Dahsyatnya Bersyukur

by Tazkiah an Nafs on Saturday, 04 December 2010 at 15:34 Salah satu akhlaq yang sangat tinggi nilainya dalam Islam adalah bersyukur. Demikian tinggi nilainya sehingga tidaklah salah kalau kita mengatakan bahwa syukur itu mempunyai keagungan dan kedahsyatan yang mengagumkan. Marilah kita lihat beberapa ayat Al-Quran yang mengungkapkan keagungan dan kedahsyatan syukur. Al-Quran menginformasikan, sekurang kurangnya ada 4 keutamaan syukur:

1. Menyebabkan Terhindarnya Siksaan Mengapa Allah akan menyiksamu. Jika kamu bersyukur dan beriman? Dan Allah adalah Maha Syukur lagi Maha Mengetahui. (Surat An-Nisa; 04 : 147).

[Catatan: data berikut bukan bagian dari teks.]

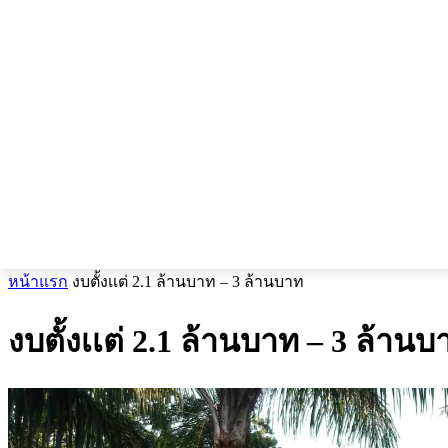
หน้าแรก
งบตั้งเเต่ 2.1 ล้านบาท – 3 ล้านบาท
งบตั้งเเต่ 2.1 ล้านบาท – 3 ล้านบ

Antara syukur dan iman itu saling melengkapi. Bersyukur dalam keadaan beriman, dan beriman dalam keadaan bersyukur. Bersyukur saja tidak cukup kalau belum beriman, dan beriman saja belumlah sempurna kalau tidak bersyukur. Dan bagi hambaNya yang beriman dan bersyukur, Allah tidak akan menyiksa mereka. Subhanallaah

2. Menyebabkan Bertambahnya Nikmat Dan ingatlah juga tatkala Tuhan-mu memaklumkan: Sesungguhnya jika kamu bersyukur, pasti Kami akan menambah (nikmat) kepadamu, dan jika kamu mengingkari (nikmat-Ku) maka sesungguhnya azab-Ku sangat pedih. ( QS. Ibrahim :7)

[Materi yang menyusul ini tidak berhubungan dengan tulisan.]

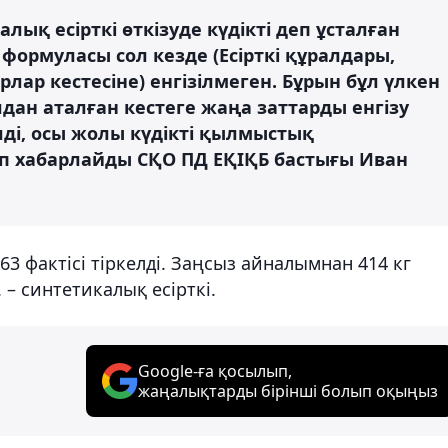
ық есірткі өткізуде күдікті деп ұсталған
формуласы сол кезде (Есірткі құралдары,
лар кестесіне) енгізілмеген. Бұрын бұл үлкен
дан аталған кестеге жаңа заттарды енгізу
ді, осы жолы күдікті қылмыстық
еп хабарлайды СҚО ПД ЕҚІҚБ бастығы Иван
63 фактісі тіркелді. Заңсыз айналымнан 414 кг
. – синтетикалық есірткі.
Google-ға қосылып,
жаңалықтарды бірінші болып оқыңыз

Dalam ayat diatas, Allah menyatakan pasti akan menambah nikmat apabila hambaNya bersyukur. Janji Allah tersebut diatas dikuatkan dengan kata kata pasti, dan tidak ada syarat apapun setelahnya. Artinya, secara absolut orang orang yang bersyukur akan diberi oleh Allah tambahan nikmatnya. Pernyataan dalam ayat tersebut diatas diperkuat lagi dengan ayat lain yang menyatakan bahwa syukur seorang hamba itu adalah untuk dirinya sendiri, sedangkan Allah sama sekali tidak memerlukan syukur itu:

Bersyukurlah kepada Allah. Dan barangsiapa bersyukur (kepada Allah), maka sesungguhnya ia bersyukur untuk dirinya sendiri, dan barangsiapa tidak bersyukur, sesungguhnya Allah Maha Kaya lagi Maha Terpuji (Luqman; 31 : 12)

3. Balasan Syukur Adalah Mutlak Tanpa Syarat Balasan bagi hamba yang bersyukur itu mutlak, tanpa batasan dan tanpa syarat. Hal ini dinyatakan oleh Allah dalam akhir ayat 145 Surat Ali Imran: Dan Kami akan memberi balasan kepada orang orang yang bersyukur (Ali Imran; 03 : 145).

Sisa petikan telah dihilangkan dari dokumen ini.